財政政策も活用すべきだという声が挙がる中、


消費税率の引き上げなど、緊縮財政路線をひた走る


日本の今後に注目が集まっています。



『【G20関連】財政政策重視、金融政策頼みに限界 日本の対応注目』
https://www.sankei.com/economy/news/191019/ecn1910190012-n1.html

今回の20カ国・地域(G20)財務相・中央銀行総裁会議では世界経済の悪化リスクに対処するため、公共事業などへ国の歳出を増やして景気を刺激する財政政策を重視すべきだとの意見が相次いだ。これまで各国は金融政策に頼ってきたが、限界や弊害が表面化してきたことが背景にある。今後はまず、消費税増税のタイミングに台風19号直撃が重なった日本の対応が世界の注目を集めそうだ。
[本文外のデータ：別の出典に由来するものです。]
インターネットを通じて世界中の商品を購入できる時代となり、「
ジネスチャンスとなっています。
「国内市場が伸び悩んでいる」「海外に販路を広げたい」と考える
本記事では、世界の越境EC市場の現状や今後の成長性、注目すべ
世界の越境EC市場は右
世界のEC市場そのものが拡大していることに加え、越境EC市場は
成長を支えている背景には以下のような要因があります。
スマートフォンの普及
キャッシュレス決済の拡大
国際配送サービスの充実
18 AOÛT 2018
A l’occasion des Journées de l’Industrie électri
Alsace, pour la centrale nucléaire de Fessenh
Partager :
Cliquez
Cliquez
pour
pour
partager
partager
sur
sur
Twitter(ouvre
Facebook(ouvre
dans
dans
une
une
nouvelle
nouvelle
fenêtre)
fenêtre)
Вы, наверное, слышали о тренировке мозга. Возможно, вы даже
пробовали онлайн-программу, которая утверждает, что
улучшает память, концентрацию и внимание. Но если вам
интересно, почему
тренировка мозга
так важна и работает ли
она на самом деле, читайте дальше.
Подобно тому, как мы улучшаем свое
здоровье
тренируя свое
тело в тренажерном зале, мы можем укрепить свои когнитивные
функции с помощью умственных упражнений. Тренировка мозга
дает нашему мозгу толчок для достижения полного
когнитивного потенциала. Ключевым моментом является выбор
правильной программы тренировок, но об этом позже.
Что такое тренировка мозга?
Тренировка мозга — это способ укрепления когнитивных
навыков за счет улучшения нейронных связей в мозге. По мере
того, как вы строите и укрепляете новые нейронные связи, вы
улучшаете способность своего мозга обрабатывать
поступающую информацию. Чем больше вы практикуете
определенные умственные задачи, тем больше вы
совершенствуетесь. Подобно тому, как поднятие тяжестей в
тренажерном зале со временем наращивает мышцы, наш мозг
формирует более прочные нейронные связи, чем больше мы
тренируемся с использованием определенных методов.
 「政策手段を総動員し、強固で持続可能、バランスのとれた成長を目指すべきだ」。麻生太郎財務相は閉幕後の記者会見でこう訴えた。財務省高官によると、「初日の討議で、景気回復には金融政策だけでなく、財政政策も重要だとの発言が出た」という。

 会議に先立つ15日、国際通貨基金(IMF)は2019年の世界全体の実質経済成長率の予想を3・0%と、前回7月時点から0・2ポイント下方修正した。下方修正は昨年10月以降、5回連続。米中摩擦の悪影響が、思った以上に深刻化していることが背景にある。

 世界経済の変調に、各国は金融政策の強化で対応してきた。日銀や欧州中央銀行(ECB)はマイナス金利政策を長期化し、米連邦準備制度理事会(FRB)は今年に入り2回、利下げしている。

 ただ結果的に金融政策は成長減速を食い止められていない。また、低金利による利ざや縮小で金融機関の業績が悪化するなどの「副作用」も鮮明になり、「金融システムが破壊されている」(ドイツ銀行のゼービング最高経営責任者)といった批判が強まっている。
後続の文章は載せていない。